Before writing about Glenn Beck’s hiring as a commentator for ABC’s Good Morning America, which now has certain Arab groups engaged in active protest, I should offer a disclaimer. I have done some writing in the past couple of years for Beck (specifically for Fusion), spoken to him in person, and appeared on his syndicated radio show.

Beck is one of the nicest, most congenial “personalities” I’ve ever met. Some say that he’s “evil.” I didn’t see it. Glenn must have left his devil horns and red pitchfork at home that morning.

If that disclaimer doesn’t say “unbiased,” nothing does. I have not, however, been paid, nor encouraged to write, this commentary — and you’ll see why soon enough.

At any rate, Beck’s nightly television show on CNN Headline News, which is approaching a year on the air, is a breath of fresh air in the evening. I’ve visited with some of the writing and production crew for the show and nowhere will you find a more talented staff of folks, and that all comes through on the air.

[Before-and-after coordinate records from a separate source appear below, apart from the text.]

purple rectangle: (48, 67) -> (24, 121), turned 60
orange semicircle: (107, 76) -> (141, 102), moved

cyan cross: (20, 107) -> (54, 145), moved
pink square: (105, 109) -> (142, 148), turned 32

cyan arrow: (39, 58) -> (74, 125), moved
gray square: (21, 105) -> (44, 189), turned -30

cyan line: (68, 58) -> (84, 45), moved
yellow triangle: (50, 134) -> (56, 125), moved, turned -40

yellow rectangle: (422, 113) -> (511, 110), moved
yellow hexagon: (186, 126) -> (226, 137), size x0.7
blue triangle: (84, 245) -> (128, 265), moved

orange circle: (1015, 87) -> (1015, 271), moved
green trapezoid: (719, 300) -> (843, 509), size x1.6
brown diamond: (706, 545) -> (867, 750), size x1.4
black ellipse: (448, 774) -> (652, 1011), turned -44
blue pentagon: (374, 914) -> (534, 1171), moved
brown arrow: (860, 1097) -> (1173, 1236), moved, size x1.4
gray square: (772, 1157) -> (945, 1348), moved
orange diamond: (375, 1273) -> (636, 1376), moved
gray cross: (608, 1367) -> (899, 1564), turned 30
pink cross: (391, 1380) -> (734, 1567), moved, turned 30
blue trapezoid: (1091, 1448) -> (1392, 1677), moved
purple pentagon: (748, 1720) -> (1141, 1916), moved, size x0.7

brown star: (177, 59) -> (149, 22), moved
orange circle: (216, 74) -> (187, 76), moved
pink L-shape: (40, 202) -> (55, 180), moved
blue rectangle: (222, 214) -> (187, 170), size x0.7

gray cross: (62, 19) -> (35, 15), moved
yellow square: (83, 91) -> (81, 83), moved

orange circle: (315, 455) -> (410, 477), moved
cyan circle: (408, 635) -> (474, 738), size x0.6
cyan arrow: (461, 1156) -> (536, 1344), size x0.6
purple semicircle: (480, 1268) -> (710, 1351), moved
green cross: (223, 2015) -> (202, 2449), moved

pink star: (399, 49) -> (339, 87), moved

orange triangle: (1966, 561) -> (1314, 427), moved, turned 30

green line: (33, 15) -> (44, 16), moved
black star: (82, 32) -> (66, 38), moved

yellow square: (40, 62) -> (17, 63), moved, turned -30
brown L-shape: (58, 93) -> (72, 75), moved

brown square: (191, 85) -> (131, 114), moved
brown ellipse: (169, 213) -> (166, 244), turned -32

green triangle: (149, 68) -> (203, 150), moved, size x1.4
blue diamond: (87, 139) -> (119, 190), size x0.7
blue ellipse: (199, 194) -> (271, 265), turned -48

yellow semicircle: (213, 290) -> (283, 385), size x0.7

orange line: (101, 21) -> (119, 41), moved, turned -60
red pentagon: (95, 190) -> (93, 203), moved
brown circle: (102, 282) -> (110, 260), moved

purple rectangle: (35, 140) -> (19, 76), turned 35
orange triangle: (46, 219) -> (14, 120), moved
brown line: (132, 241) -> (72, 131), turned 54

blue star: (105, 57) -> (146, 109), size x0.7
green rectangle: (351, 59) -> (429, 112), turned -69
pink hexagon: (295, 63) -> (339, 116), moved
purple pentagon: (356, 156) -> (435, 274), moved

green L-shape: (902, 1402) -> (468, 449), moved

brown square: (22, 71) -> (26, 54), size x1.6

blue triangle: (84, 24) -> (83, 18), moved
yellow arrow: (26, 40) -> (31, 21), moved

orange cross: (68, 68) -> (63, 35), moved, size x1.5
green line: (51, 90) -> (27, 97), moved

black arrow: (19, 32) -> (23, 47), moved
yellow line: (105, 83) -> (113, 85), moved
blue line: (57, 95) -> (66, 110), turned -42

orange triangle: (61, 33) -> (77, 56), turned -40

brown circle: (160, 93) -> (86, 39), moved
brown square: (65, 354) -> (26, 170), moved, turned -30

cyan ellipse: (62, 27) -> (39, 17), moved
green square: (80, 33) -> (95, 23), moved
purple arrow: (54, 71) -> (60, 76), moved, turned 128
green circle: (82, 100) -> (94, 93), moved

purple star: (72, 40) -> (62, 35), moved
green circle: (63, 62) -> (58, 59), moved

The television show is different – in a good way. When I first saw Beck’s TV show, it reminded me of a trippy composite of Meet the Press, The Late Show with David Letterman, Saturday Night Live, and Firing Line. It’s nice to watch a news-oriented program that doesn’t consist of a couple of people yelling at each other. The light-hearted approach to the news is why the show became the fastest growing cable news program.

Inevitably, whenever you find a star on the rise, you’ll find somebody trying to shoot it down. Beck has devoted many of his programs to highlighting the dangers posed by radical Islam, and this has, for some reason, angered people who would define themselves as non-radical Islam.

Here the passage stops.